In the City of London, Blackstone has put Alban Gate up for sale for about £300M, a building owned by its core-plus platform, according to React News. Elsewhere, Brookfield is in talks to buy the 50% stake it does not already own of London Wall Place from Oxford Properties for about £350M.
In the West End, Oxford Properties and Brockton Capital are selling the Post Building for around £700M following significant inbound interest, and the WELPUT fund has put Orion House in Covent Garden up for sale for £130M.
Slightly further west in Victoria, Singaporean investor ARA is in talks to buy a 50% stake in the Nova office scheme from CPPIB for £450M. It would be the company’s first deal since buying UK asset manager Dunedin.
Outside of London’s central borough’s there are two huge deals on the market: the £700M sale of White City Place and the potential £1.3B sale of Camden Market, very different collections of assets, but both of which will test investor appetite for emerging locations.

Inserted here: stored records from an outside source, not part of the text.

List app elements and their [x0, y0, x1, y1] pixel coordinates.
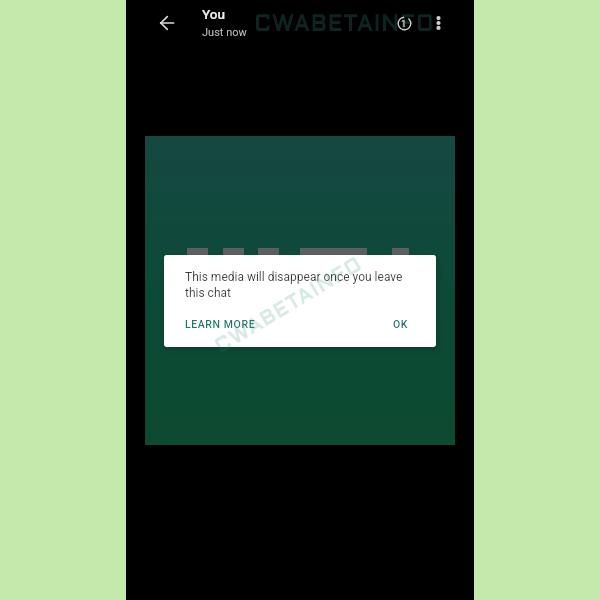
staticText: LEARN MORE: [185, 318, 256, 330]
staticText: 1: [401, 18, 407, 29]
button[interactable]: OK: [387, 312, 415, 336]
button[interactable]: View once: [386, 5, 422, 41]
staticText: CWABETAINFO: [254, 15, 435, 35]
button[interactable]: More options: [420, 5, 456, 41]
staticText: You: [202, 6, 225, 22]
staticText: OK: [393, 318, 409, 330]
staticText: Just now: [202, 26, 247, 39]
button[interactable]: Back: [149, 5, 185, 41]
staticText: This media will disappear once you leave…: [185, 270, 425, 300]
staticText: CWABETAINFO: [213, 255, 366, 358]
button[interactable]: LEARN MORE: [179, 312, 262, 336]
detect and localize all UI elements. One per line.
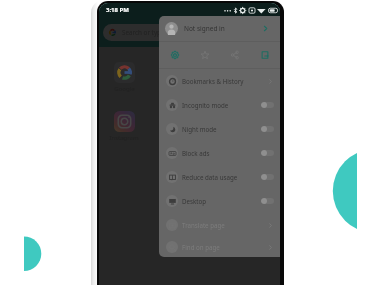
button[interactable]: Not signed in [159, 16, 280, 41]
button[interactable]: Instagram [101, 111, 147, 142]
button[interactable]: Google [101, 62, 147, 93]
staticText: Reduce data usage [182, 173, 238, 181]
button[interactable]: Search or type web address [103, 24, 273, 41]
staticText: Find on page [182, 243, 220, 251]
staticText: Bookmarks & History [182, 77, 244, 85]
button[interactable]: Block ads [159, 141, 280, 165]
staticText: Night mode [182, 125, 217, 133]
staticText: 3:18 PM [106, 6, 129, 14]
button[interactable]: Rewards [159, 42, 190, 68]
button[interactable]: Incognito mode [159, 93, 280, 117]
staticText: Not signed in [184, 24, 225, 33]
staticText: Block ads [182, 149, 210, 157]
button[interactable]: Desktop [159, 189, 280, 213]
staticText: Desktop [182, 197, 207, 205]
button[interactable]: Night mode [159, 117, 280, 141]
button[interactable]: Find on page [159, 237, 280, 257]
staticText: Search or type web address [122, 28, 204, 37]
button[interactable]: Translate page [159, 213, 280, 237]
button[interactable]: Exit [250, 42, 280, 68]
button[interactable]: Reduce data usage [159, 165, 280, 189]
staticText: Translate page [182, 221, 225, 229]
staticText: Incognito mode [182, 101, 229, 109]
button[interactable]: Bookmarks & History [159, 69, 280, 93]
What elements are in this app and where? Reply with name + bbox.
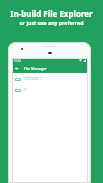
staticText: In-build File Explorer xyxy=(0,8,103,19)
staticText: or just use any preferred xyxy=(0,19,103,26)
staticText: File Manager xyxy=(24,66,47,71)
button[interactable]: Back xyxy=(14,65,20,71)
staticText: 10:30 xyxy=(14,59,21,63)
staticText: 12/13/2021 xyxy=(24,77,41,81)
staticText: 3 xyxy=(24,88,26,92)
button[interactable]: 3 xyxy=(12,84,88,95)
button[interactable]: 12/13/2021 xyxy=(12,73,88,84)
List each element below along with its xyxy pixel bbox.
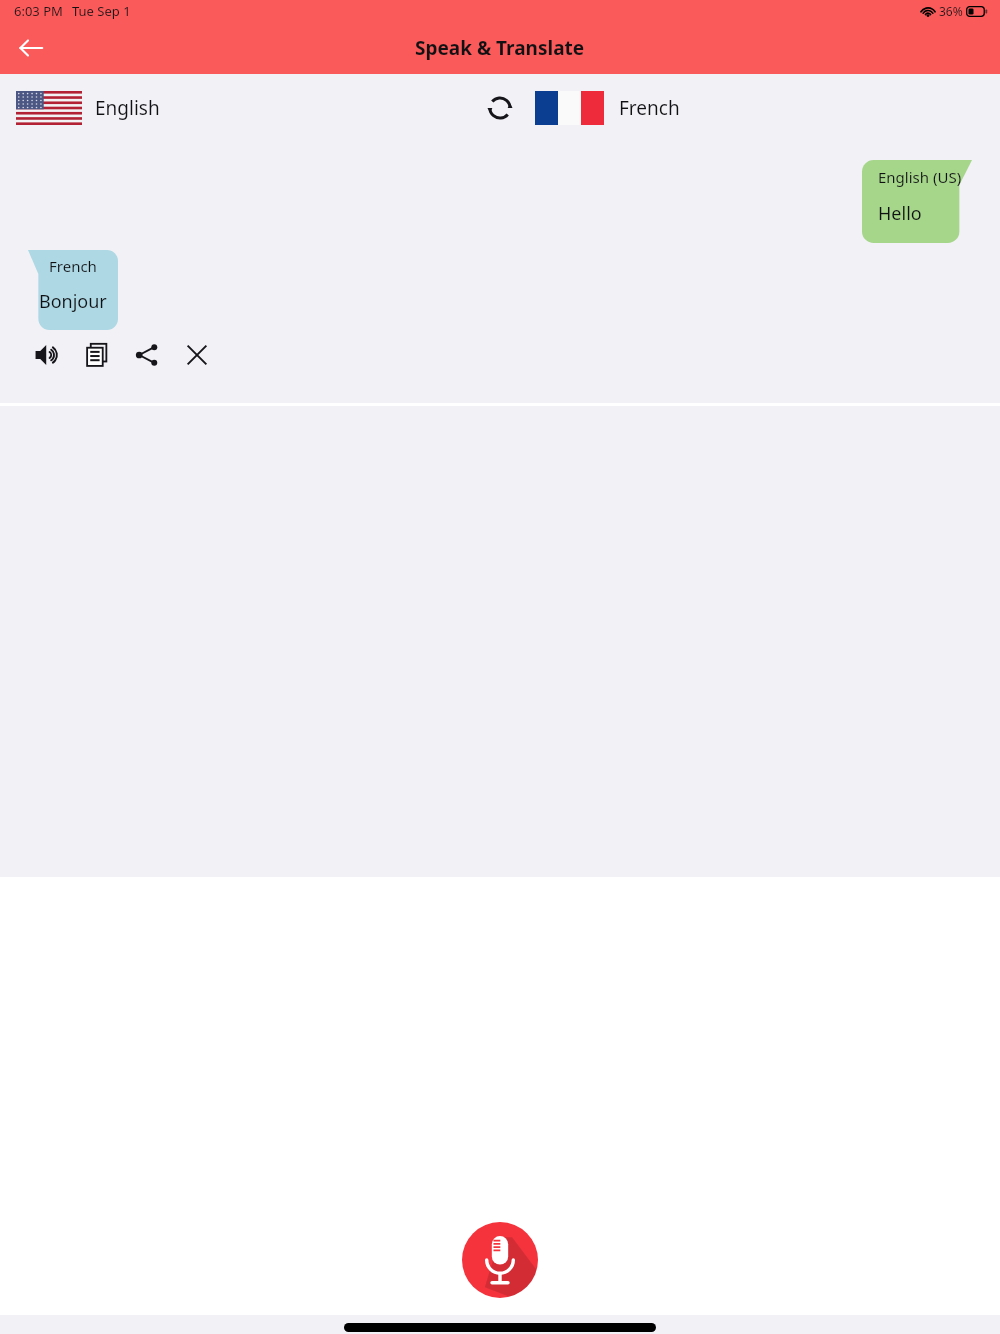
button[interactable]: French — [535, 74, 680, 142]
button[interactable]: Swap languages — [478, 86, 522, 130]
staticText: 6:03 PM — [14, 2, 63, 20]
button[interactable]: Close — [180, 338, 214, 372]
staticText: Tue Sep 1 — [72, 2, 131, 20]
staticText: 36% — [939, 3, 963, 19]
staticText: French — [619, 95, 680, 121]
staticText: English — [95, 95, 160, 121]
button[interactable]: English (US) — [862, 160, 972, 243]
button[interactable]: French — [28, 250, 118, 330]
staticText: Bonjour — [39, 289, 107, 314]
staticText: Hello — [878, 201, 922, 226]
staticText: French — [49, 256, 97, 276]
staticText: English (US) — [878, 167, 962, 187]
button[interactable]: Back — [10, 27, 52, 69]
button[interactable]: Copy — [80, 338, 114, 372]
button[interactable]: Start speaking — [462, 1222, 538, 1298]
button[interactable]: Share — [130, 338, 164, 372]
staticText: Speak & Translate — [415, 35, 585, 61]
button[interactable]: English — [16, 91, 160, 125]
button[interactable]: Speak — [30, 338, 64, 372]
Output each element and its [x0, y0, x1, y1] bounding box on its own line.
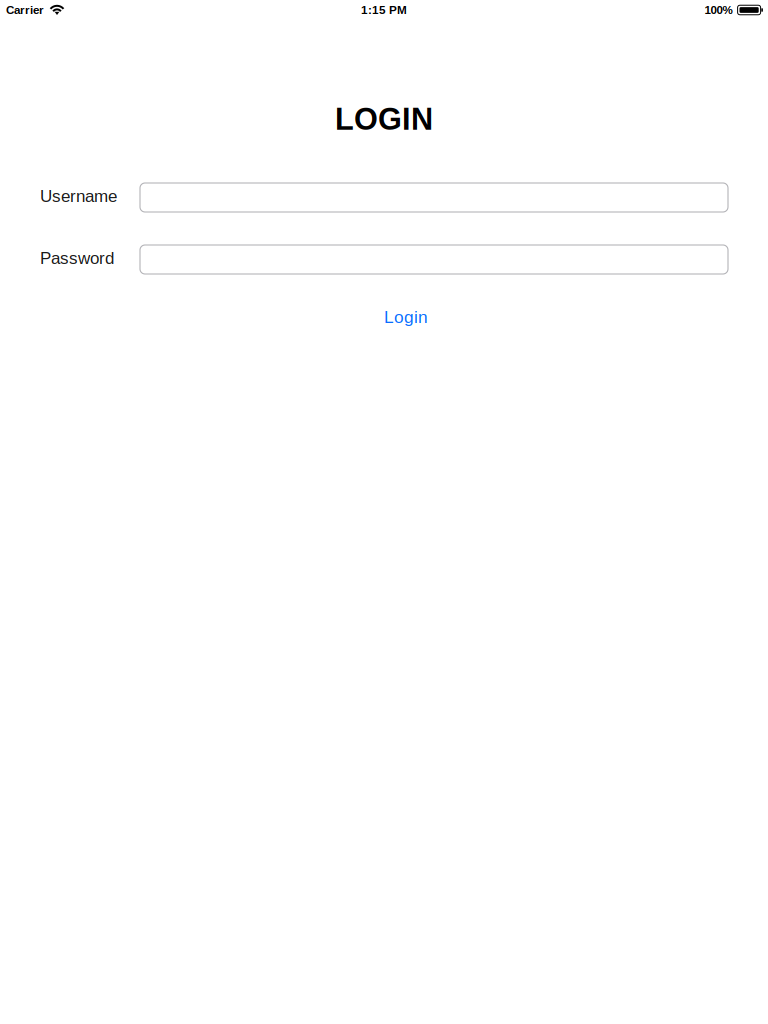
- button[interactable]: Login: [384, 306, 428, 328]
- staticText: Carrier: [6, 4, 44, 16]
- staticText: Username: [40, 186, 117, 206]
- staticText: 100%: [705, 4, 733, 16]
- staticText: 1:15 PM: [361, 3, 407, 16]
- staticText: LOGIN: [335, 102, 433, 136]
- staticText: Password: [40, 248, 114, 268]
- button[interactable]: Username: [140, 183, 728, 212]
- staticText: Login: [384, 307, 428, 327]
- button[interactable]: Password: [140, 245, 728, 274]
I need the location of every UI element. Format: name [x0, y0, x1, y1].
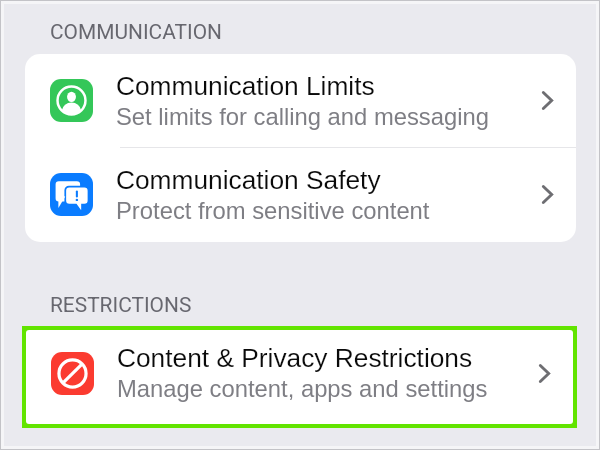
- staticText: Manage content, apps and settings: [117, 375, 488, 402]
- staticText: Set limits for calling and messaging: [116, 103, 489, 130]
- staticText: Protect from sensitive content: [116, 197, 430, 224]
- button[interactable]: Communication safety: [25, 148, 576, 241]
- staticText: RESTRICTIONS: [50, 293, 192, 317]
- other: Content and privacy restrictions: [51, 352, 94, 395]
- other: Communication safety: [50, 173, 93, 216]
- staticText: Communication Limits: [116, 71, 375, 100]
- button[interactable]: Open Content & Privacy Restrictions: [515, 330, 573, 420]
- button[interactable]: Communication limits: [25, 54, 576, 147]
- button[interactable]: Open Communication Limits: [518, 54, 576, 147]
- button[interactable]: Content and privacy restrictions: [26, 330, 573, 423]
- staticText: Communication Safety: [116, 165, 381, 194]
- staticText: Content & Privacy Restrictions: [117, 343, 473, 372]
- button[interactable]: Open Communication Safety: [518, 148, 576, 241]
- other: Communication limits: [50, 79, 93, 122]
- staticText: COMMUNICATION: [50, 20, 222, 44]
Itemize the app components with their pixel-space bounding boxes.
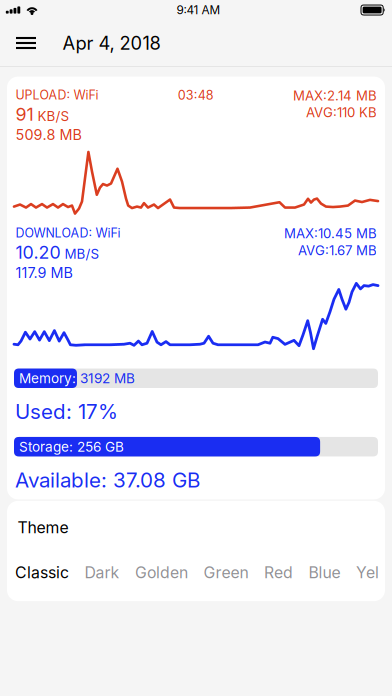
staticText: Dark — [84, 563, 120, 582]
staticText: DOWNLOAD: WiFi — [16, 226, 120, 241]
staticText: Green — [204, 563, 248, 582]
staticText: 509.8 MB — [16, 126, 82, 144]
staticText: Golden — [135, 563, 188, 582]
staticText: 91 — [16, 104, 34, 125]
staticText: 3192 MB — [80, 370, 135, 386]
staticText: MB/S — [64, 246, 100, 262]
staticText: UPLOAD: WiFi — [16, 88, 98, 103]
staticText: 10.20 — [16, 242, 60, 263]
staticText: AVG:1.67 MB — [298, 242, 377, 258]
staticText: Available: 37.08 GB — [15, 468, 200, 492]
staticText: Theme — [18, 518, 68, 537]
staticText: Red — [264, 563, 293, 582]
staticText: Used: 17% — [15, 399, 118, 424]
staticText: MAX:2.14 MB — [293, 88, 377, 104]
button[interactable]: Golden — [135, 563, 188, 582]
button[interactable]: Blue — [308, 563, 340, 582]
staticText: Apr 4, 2018 — [62, 32, 160, 54]
staticText: 9:41 AM — [176, 3, 220, 17]
button[interactable]: Memory: — [7, 368, 385, 388]
button[interactable]: Dark — [84, 563, 120, 582]
staticText: KB/S — [38, 108, 70, 124]
staticText: AVG:110 KB — [306, 105, 377, 121]
button[interactable]: Yel — [356, 563, 379, 582]
staticText: Blue — [308, 563, 340, 582]
staticText: 117.9 MB — [16, 264, 72, 282]
button[interactable]: Menu — [8, 26, 44, 60]
staticText: Classic — [15, 563, 69, 582]
button[interactable]: Storage: 256 GB — [7, 437, 385, 456]
staticText: Yel — [356, 563, 379, 582]
staticText: Memory: — [19, 370, 80, 386]
staticText: Storage: 256 GB — [19, 438, 124, 455]
staticText: Available placeholder — [7, 376, 214, 400]
button[interactable]: Classic — [15, 563, 69, 582]
staticText: 03:48 — [178, 88, 214, 103]
button[interactable]: Green — [204, 563, 248, 582]
staticText: MAX:10.45 MB — [284, 226, 377, 242]
button[interactable]: Red — [264, 563, 293, 582]
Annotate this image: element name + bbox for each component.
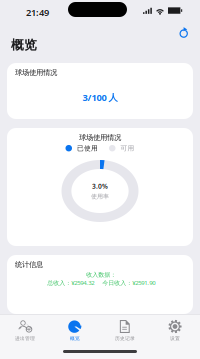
staticText: 进出管理 (15, 336, 35, 342)
staticText: 使用率 (91, 193, 109, 200)
button[interactable]: 历史记录 (100, 314, 150, 346)
staticText: 收入数据： 总收入：¥2594.32 今日收入：¥2591.90 (47, 271, 155, 287)
staticText: 设置 (170, 336, 180, 342)
staticText: 概览 (70, 336, 80, 342)
staticText: 球场使用情况 (79, 133, 121, 142)
button[interactable]: 设置 (150, 314, 200, 346)
staticText: 历史记录 (115, 336, 135, 342)
staticText: 概览 (11, 37, 37, 53)
button[interactable]: 进出管理 (0, 314, 50, 346)
staticText: 可用 (120, 144, 134, 152)
staticText: 3/100 人 (82, 91, 118, 104)
staticText: 3.0% (92, 182, 108, 191)
button[interactable]: 概览 (50, 314, 100, 346)
staticText: 统计信息 (15, 260, 43, 269)
button[interactable]: Refresh (176, 25, 191, 42)
staticText: 已使用 (77, 144, 98, 152)
staticText: 球场使用情况 (15, 68, 57, 77)
staticText: 21:49 (26, 6, 49, 19)
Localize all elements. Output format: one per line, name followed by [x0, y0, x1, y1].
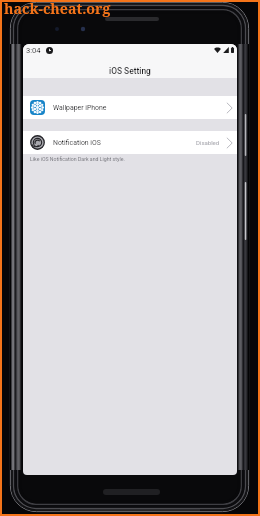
staticText: Like iOS Notification Dark and Light sty… — [30, 156, 125, 162]
staticText: Notification iOS — [53, 139, 101, 147]
staticText: 3:04 — [26, 46, 41, 55]
button[interactable]: Wallpaper iPhone — [23, 96, 237, 119]
staticText: iOS Setting — [109, 66, 151, 76]
staticText: Disabled — [196, 139, 220, 146]
staticText: hack-cheat.org — [4, 0, 111, 18]
staticText: Wallpaper iPhone — [53, 104, 107, 112]
button[interactable]: Notification iOS — [23, 131, 237, 154]
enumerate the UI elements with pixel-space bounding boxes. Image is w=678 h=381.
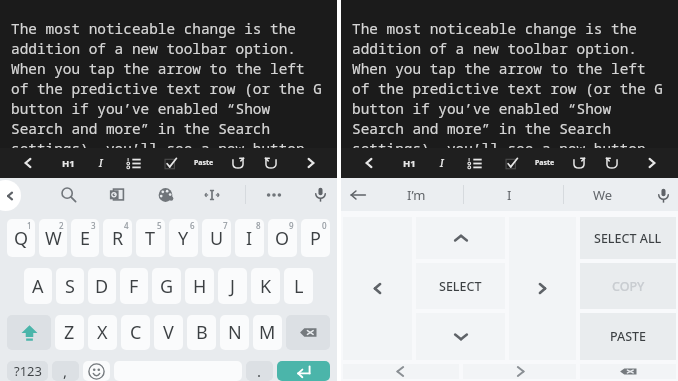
button[interactable]: COPY (580, 263, 676, 309)
staticText: U (210, 226, 224, 251)
button[interactable]: Z (55, 315, 84, 350)
button[interactable]: Select next word (463, 364, 576, 379)
button[interactable]: Italic (85, 148, 117, 178)
staticText: addition of a new toolbar option. (11, 39, 296, 59)
staticText: I (99, 156, 103, 170)
button[interactable]: S (56, 268, 84, 304)
button[interactable]: T (136, 219, 165, 257)
button[interactable]: G (152, 268, 181, 304)
button[interactable]: Next (636, 148, 668, 178)
staticText: button if you’ve enabled “Show (11, 99, 271, 119)
button[interactable]: Numbered list (117, 148, 149, 178)
button[interactable]: SELECT ALL (580, 217, 676, 259)
button[interactable]: I (479, 178, 539, 211)
button[interactable]: O (268, 219, 297, 257)
button[interactable]: Paste (188, 148, 220, 178)
button[interactable]: Shift (7, 315, 51, 350)
staticText: COPY (612, 278, 645, 295)
button[interactable]: Heading 1 (52, 148, 84, 178)
button[interactable]: N (220, 315, 249, 350)
staticText: Search and more” in the Search (11, 119, 271, 139)
button[interactable]: Symbols (7, 361, 48, 381)
staticText: K (260, 274, 272, 299)
staticText: 4 (124, 220, 129, 231)
button[interactable]: Google search (99, 178, 133, 211)
button[interactable]: F (120, 268, 148, 304)
button[interactable]: I’m (386, 178, 446, 211)
button[interactable]: More options (257, 178, 291, 211)
button[interactable]: Previous (353, 148, 385, 178)
button[interactable]: Q (7, 219, 35, 257)
button[interactable]: Undo (596, 148, 628, 178)
staticText: G (160, 274, 174, 299)
button[interactable]: W (39, 219, 67, 257)
button[interactable]: M (253, 315, 282, 350)
button[interactable]: J (218, 268, 247, 304)
button[interactable]: Previous (12, 148, 44, 178)
button[interactable]: Redo (563, 148, 595, 178)
button[interactable]: Move up (416, 217, 505, 259)
button[interactable]: Search (51, 178, 85, 211)
staticText: F (129, 274, 139, 299)
staticText: A (32, 274, 44, 299)
button[interactable]: Next (295, 148, 327, 178)
button[interactable]: Select previous word (343, 364, 459, 379)
button[interactable]: Back (342, 179, 374, 211)
button[interactable]: Numbered list (458, 148, 490, 178)
staticText: button if you’ve enabled “Show (352, 99, 612, 119)
button[interactable]: Comma (52, 361, 79, 381)
button[interactable]: I (235, 219, 264, 257)
staticText: H1 (62, 157, 75, 170)
button[interactable]: B (187, 315, 216, 350)
staticText: We (593, 186, 613, 204)
button[interactable]: Italic (426, 148, 458, 178)
button[interactable]: X (88, 315, 117, 350)
button[interactable]: Delete (580, 364, 676, 379)
button[interactable]: R (103, 219, 132, 257)
button[interactable]: Enter (277, 361, 330, 381)
button[interactable]: Select (416, 263, 505, 309)
button[interactable]: Checklist (154, 148, 186, 178)
button[interactable]: PASTE (580, 313, 676, 360)
button[interactable]: E (71, 219, 99, 257)
button[interactable]: Redo (222, 148, 254, 178)
staticText: L (294, 274, 304, 299)
staticText: J (230, 274, 235, 299)
button[interactable]: Text editing (195, 178, 229, 211)
button[interactable]: Checklist (495, 148, 527, 178)
button[interactable]: Emoji (83, 361, 110, 381)
button[interactable]: Backspace (286, 315, 330, 350)
button[interactable]: Voice input (303, 178, 337, 211)
button[interactable]: K (251, 268, 280, 304)
button[interactable]: Y (169, 219, 198, 257)
staticText: 9 (289, 220, 294, 231)
staticText: I (440, 156, 444, 170)
button[interactable]: Move right (509, 217, 576, 360)
button[interactable]: V (154, 315, 183, 350)
staticText: I (507, 186, 512, 204)
button[interactable]: P (301, 219, 330, 257)
button[interactable]: Move left (343, 217, 412, 360)
button[interactable]: U (202, 219, 231, 257)
button[interactable]: Period (246, 361, 273, 381)
staticText: of the predictive text row (or the G (352, 79, 663, 99)
staticText: of the predictive text row (or the G (11, 79, 322, 99)
button[interactable]: Heading 1 (393, 148, 425, 178)
button[interactable]: D (88, 268, 116, 304)
staticText: N (228, 320, 242, 345)
button[interactable]: H (185, 268, 214, 304)
button[interactable]: Voice input (647, 179, 678, 211)
button[interactable]: A (24, 268, 52, 304)
button[interactable]: C (121, 315, 150, 350)
button[interactable]: L (284, 268, 313, 304)
button[interactable]: Move down (416, 313, 505, 360)
button[interactable]: We (573, 178, 633, 211)
staticText: X (97, 320, 108, 345)
button[interactable]: Themes (149, 178, 183, 211)
button[interactable]: Undo (255, 148, 287, 178)
button[interactable]: Paste (529, 148, 561, 178)
button[interactable]: Back (0, 180, 21, 211)
staticText: 1 (27, 220, 32, 231)
staticText: 6 (190, 220, 195, 231)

Outside of the office world, Queensgate Investments is testing appetite for London hotels with the sale of the Kensington Forum Holiday Inn for £500M. Queesngate bought the hotel for £400M in 2015. There is planning permission to demolish the building and build a new hotel including serviced apartments.
News that there will be a general election before the end of the year will likely further increase investor reticence about Central London. The UK electorate is being offered perhaps the most polarised options for decades: a choice between a Conservative party that would deregulate the economy to the greatest degree since Margaret Thatcher’s government of the 1980s, or a Jeremy Corbyn Labour government that has indicated a programme of state intervention and redistribution of wealth which would radically alter the UK economy.
“Real estate would be fair game,” Prestbury Chairman Nick Leslau told Bisnow earlier this month. “[Corbyn] would be happy to dismantle the industry. Taxation would rise, he would expropriate land, impose rent control and reduce security of tenure.”
Opinion polls are generally in agreement and indicate that the Conservatives would win, but the margin of victory is far from certain. With such a stark choice on offer, there is even less incentive for investors to dive in before the result is known.
Or of course, there is the possibility of a hung Parliament, no majority for either party and further political paralysis. In which case, 2020 could be another slow year for Central London investment.